Это были Чепурный и с ним те, что находились близ умершего ребенка.
– Обожди, – попросил Чепурный. – Может, он без нас скорее оживет.
Копенкин тоже присел в бурьян, музыка остановилась, и теперь было слышно, как бурчат ветры и потоки в животе Якова Титыча, отчего тот лишь вздыхал и терпел дальше.
– Отчего он умер? Ведь он после революции родился, – спросил Копенкин.
– Правда ведь, – отчего ж он тогда умер, Прош? – удивляясь, переспросил Чепурный.
Прокофий это знал.
– Все люди, товарищи, рождаются, проживают и кончаются от социальных условий, не иначе.
Копенкин здесь встал на ноги – ему все стало определенным. Чепурный тоже встал – он еще не знал, в чем беда, но ему уже вперед было грустно и совестно.
– Стало быть, ребенок от твоего коммунизма помер? – строго спросил Копенкин. – Ведь коммунизм у тебя социальное условие! Оттого его и нету. Ты мне теперь за все ответишь, капитальная душа! Ты целый город у революции на дороге взял... Пашинцев! – крикнул Копенкин в окружающий Чевенгур.
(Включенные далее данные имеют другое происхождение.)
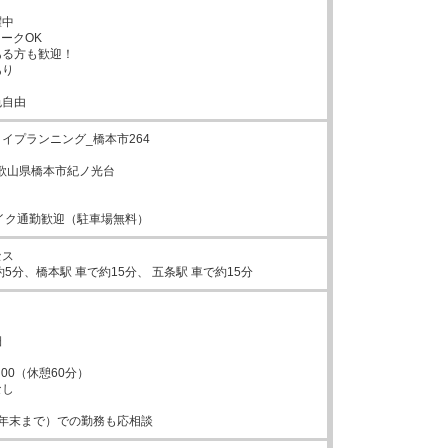
中

ークOK

る方も歓迎！

り

色自由
イプランニング_橋本市264

7和歌山県橋本市紀ノ光台

イク通勤歓迎（駐車場無料）
ス

約5分、橋本駅 車で約15分、 五条駅 車で約15分


：00（休憩60分）

し

年末まで）での勤務も応相談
– А! – ответил Пашинцев из своего глухого места.
– Ты где?
– Вот он.
– Иди сюда наготове!
– Чего мне готовиться, я и так управлюсь.
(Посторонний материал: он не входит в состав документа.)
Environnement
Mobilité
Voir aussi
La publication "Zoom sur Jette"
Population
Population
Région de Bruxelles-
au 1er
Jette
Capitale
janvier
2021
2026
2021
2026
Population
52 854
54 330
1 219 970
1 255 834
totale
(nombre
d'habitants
Чепурный стоял не боялся, он мучился совестью, что от коммунизма умер самый маленький ребенок в Чевенгуре, и не мог себе сформулировать оправдания.
– Прош, это верно? – тихо спросил он.
– Правильно, товарищ Чепурный, – ответил тот.
– Что же нам делать теперь? Значит, у нас капитализм? А может, ребенок уже прожил свою минуту? Куда ж коммунизм пропал, я же сам видел его, мы для него место опорожнили...
– Вам надо пройти ночами вплоть до буржуазии, – посоветовал Копенкин. – И во время тьмы завоевать ее во сне.
– Там электрический ток горит, товарищ Копенкин, – равнодушно сказал знающий Прокофий. – Буржуазия живет посменно – день и ночь, ей некогда.
Чепурный ушел к прохожей женщине – узнавать, не оживал ли от социальных условий покойный мальчик. Мать положила мальчика в горнице на кровать, сама легла с ним, обняла его и заснула. Чепурный стоял над ними обоими и чувствовал свое сомнение – будить женщину или не надо: Прокофий однажды говорил Чепурному, что при наличии горя в груди надо либо спать, либо есть что-либо вкусное. В Чевенгуре ничего не было вкусного, и женщина выбрала себе для утешения сон.
– Спишь? – тихо спросил женщину Чепурный. – Хочешь, мы тебе найдем что-нибудь вкусное? Тут в погребах от буржуазии еда осталась.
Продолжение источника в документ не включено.